You look at your social feed and every brewery is talking about their latest stout. They might even have some variants of the beer and I’d bet money there’s a barrel-aged version. These beers are traditional for this time of year. They are almost synonymous with the changing of the seasons as we move towards the colder months. It’s finally time to grab a stout and get cozy!
For some, a stout is something they can grab any time of year. For many others though, me included, they’re hard to imbibe in the warmer months. They feel heavy and some of the higher ABVs actually upset your stomach. In general, stouts become widely accepted around late October/Early November. Teasers start popping up around mid October, then by Halloween, breweries are releasing what they’ve been working on for months (sometimes even years). These beers are generally smaller batches, thus higher in rarity. Stouts are also some of the highest rated beers in the world due to the complexity of their flavor profiles and the beers ability to virtually soak up anything you throw at it. According to Beer Advocate, 4 of the top 5 beers in the world are stouts (#1-4 are stouts. Number 5 is a NE IPA) with Kentucky Brunch Brand Stout (KBBS) from Toppling Goliath Brewing Company leading the pack!

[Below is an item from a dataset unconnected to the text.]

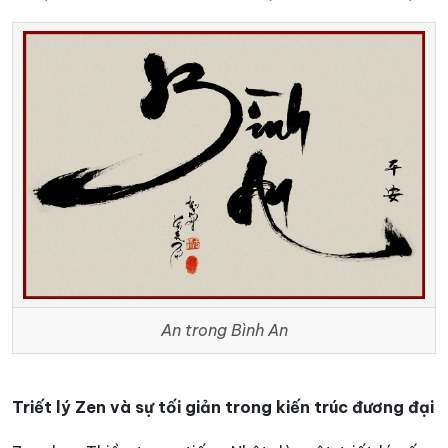
An trong Bình An
Triết lý Zen và sự tối giản trong kiến trúc đương đại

Due to the rarity of the beers though, your wallets might be hurting after purchase! Some stouts can be expensive while some others can be pretty reasonable. Depending on what the brewery did to the beer, however, you might be shelling out quite a bit for the latest triple-barrel-aged-chocolate-coffee-russian-imperial-stout. As an exaggerated, but still real, example take that KBBS. That beer costs $100 per 12 ounces! Others on the top list though don’t reach that high and their rarity isn’t so out of reach. Fundamental Observation, Number 9, by Bottle Logic Brewing is actually being cranked out in such large batches that it actually hits distribution in SoCal.
Types of Stouts
What is a stout exactly, and which would I prefer? Well, lets try to clear that up a bit. Stout is a variation of a Porter. It is, in general, a “stronger” porter (get it stout=strong). These beers have variations all their own however, so we aren’t quite done here yet.
First up, an Imperial Stout.
Imperial Stouts are, oddly enough, strong dark beers. It’s ABV is generally above 9% but there are no flavor profile requirements.
Milk Stout/Pastry Stout
SWEETNESS is what you generally get from this beer. It’s one of the most popular in the world in the US and UK. Milk Stouts use the sugars in milk (Lactose) to tone down any bitterness or roasty characteristics and to sweeten the brew. Pastry Stouts use the same process but their flavors are generally pointed more towards actual pastries/cakes, like a cinnamon roll pastry stout or a German chocolate cake pastry stout, for example.
This stout variation is pretty literal. You add oats during the brewing process. This can add some bitterness or a vinegar or dry flavor (Astringency). From my own experience, I think that oatmeal stouts can be thicker/creamier than most other stout styles too.
A dry stout is more of what a true stout without any adjuncts would be. Removing the lactose sweetness, oats and barrel-aging, you’re left with the raw ingredients necessary to create a stout. Many people know this as an Irish stout as well. A Guinness is essentially the definition of this variant.
Stout Drinkers, Your Time Is Now
If you’re a craft beer fan, and especially a stout fan, this is your time of year. Stouts are coming out in droves and breweries are putting their skills on display. Head on down to your local craft beer spot. I bet they’re getting new and crazy stouts in all the time and if you don’t know what to get, I bet they could easily recommend you something.